**REQUIREMENT**
In the records below, find the line containing "By analyzing", then extract that line and all subsequent lines exactly, leaving out everything else.

**MATERIAL PROVIDED**
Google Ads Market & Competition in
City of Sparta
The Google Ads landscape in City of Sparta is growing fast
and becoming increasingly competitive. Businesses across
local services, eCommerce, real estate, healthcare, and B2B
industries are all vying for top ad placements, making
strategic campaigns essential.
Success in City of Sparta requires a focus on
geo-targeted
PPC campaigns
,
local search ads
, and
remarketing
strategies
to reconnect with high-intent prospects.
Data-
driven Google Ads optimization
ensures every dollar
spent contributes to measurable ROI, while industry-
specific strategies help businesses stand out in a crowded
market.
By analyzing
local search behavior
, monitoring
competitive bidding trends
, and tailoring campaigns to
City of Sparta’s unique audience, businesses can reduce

**FINAL ANSWER**
By analyzing
local search behavior
, monitoring
competitive bidding trends
, and tailoring campaigns to
City of Sparta’s unique audience, businesses can reduce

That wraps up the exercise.